The Ministry of National Assets (Ministerio de Bienes Nacionales, MBN) is a cabinet-level ministry of the Government of Chile responsible for the administration and management of state-owned property. Its core functions include overseeing public lands, regulating small real estate ownership, and ensuring proper use of national assets held for public use. Through territorial planning, legal regularization, and public information systems, the ministry contributes to Chile's social, economic, and environmental development.

The current minister is Catalina Parot, while the Undersecretary of National Assets is Javier Peró Ovalle.

==History==
In 1871, under Federico Errázuriz Zañartu's government (1871−1876), it was created the Ministry of Foreign Relations and Colonization to order the occupation of the southern lands. When the inhabitants settled in the south of Chile, the State assumed a new role aimed at the administration of fiscal assets, the conservation of heritage and the exploitation of natural benefits.
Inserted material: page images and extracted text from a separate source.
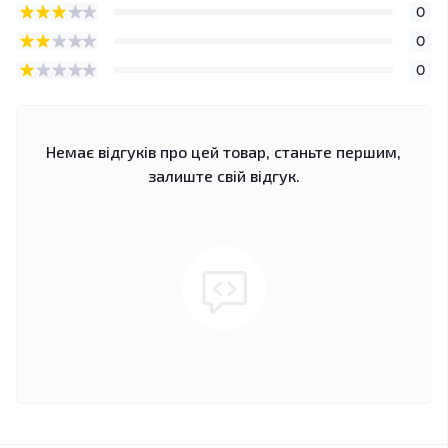
0
0
0
Немає відгуків про цей товар, станьте першим,
залиште свій відгук.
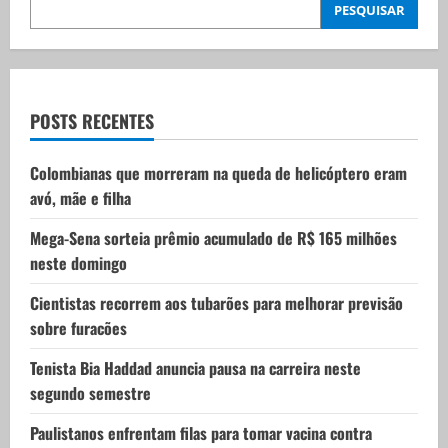
PESQUISAR
i
g
a
POSTS RECENTES
t
Colombianas que morreram na queda de helicóptero eram
i
avó, mãe e filha
o
Mega-Sena sorteia prêmio acumulado de R$ 165 milhões
neste domingo
n
Cientistas recorrem aos tubarões para melhorar previsão
sobre furacões
Tenista Bia Haddad anuncia pausa na carreira neste
segundo semestre
Paulistanos enfrentam filas para tomar vacina contra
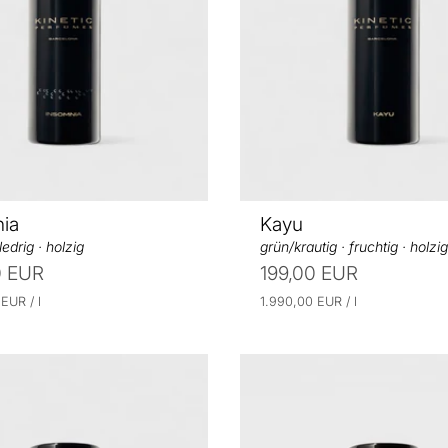
ia
Kayu
 ledrig · holzig
grün/krautig · fruchtig · holzig
0 EUR
199,00 EUR
p
E
p
0 EUR
/
l
1.990,00 EUR
/
l
r
r
i
o
o
n
h
e
i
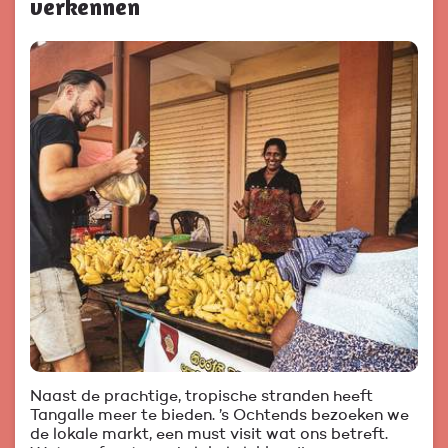
verkennen
Naast de prachtige, tropische stranden heeft
Tangalle meer te bieden. ’s Ochtends bezoeken we
de lokale markt, een must visit wat ons betreft.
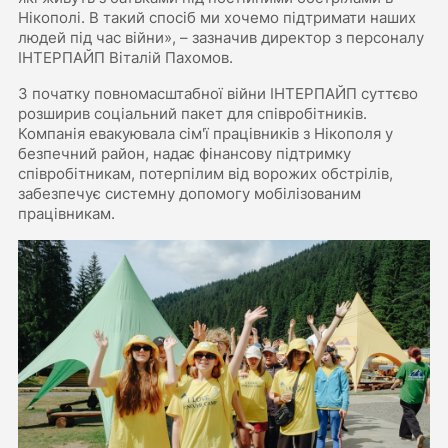
Нікополі. В такий спосіб ми хочемо підтримати наших
людей під час війни», – зазначив директор з персоналу
ІНТЕРПАЙП Віталій Пахомов.
З початку повномасштабної війни ІНТЕРПАЙП суттєво
розширив соціальний пакет для співробітників.
Компанія евакуювала сім'ї працівників з Нікополя у
безпечний район, надає фінансову підтримку
співробітникам, потерпілим від ворожих обстрілів,
забезпечує системну допомогу мобілізованим
працівникам.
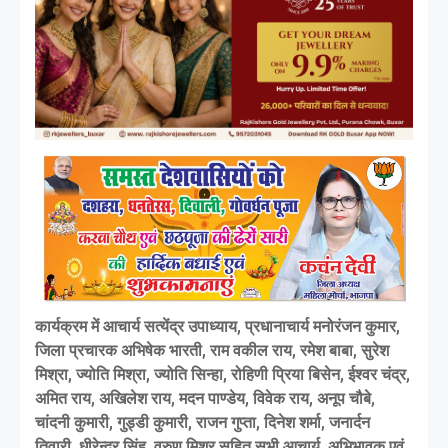
कार्यक्रम में आचार्य सत्येंद्र उपाध्याय, प्रधानाचार्य मनोरंजन कुमार,
जिला प्रचारक अभिषेक भारती, राम वकील राय, रमेश बाबा, सुरेश
मिश्रा, ज्योति मिश्रा, ज्योति सिन्हा, रोहिणी प्रिया बिसेन, ईश्वर चंद्र,
अमित राय, अखिलेश राय, मदन पाण्डेय, विवेक राय, अनूप चौबे,
चांदनी कुमारी, गुड्डी कुमारी, राजन गुप्ता, दिनेश शर्मा, जनार्दन
तिवारी, धीरेन्द्र सिंह, वरुण मिश्र सहित सभी आचार्य, अभिभावक एवं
In 1888, preserving the same attributes, this ministry took the name of «Foreign Relations, Worship and Colonization». As a result of the numerous problems between settlers and indigenous people due to questions of legality over the dominion of the existing property, the Austral Property Ministry was created in 1930. Its mission was to be in charge of the colonization/occupation policies south of the Malleco River. In the same year the Department of National Assets and Colonization was established under the freshly formed Ministry of Austral Property. Its mission was to manage the public lands to deliver them —with absolute legal knowledge— to the settlers of southern Chile.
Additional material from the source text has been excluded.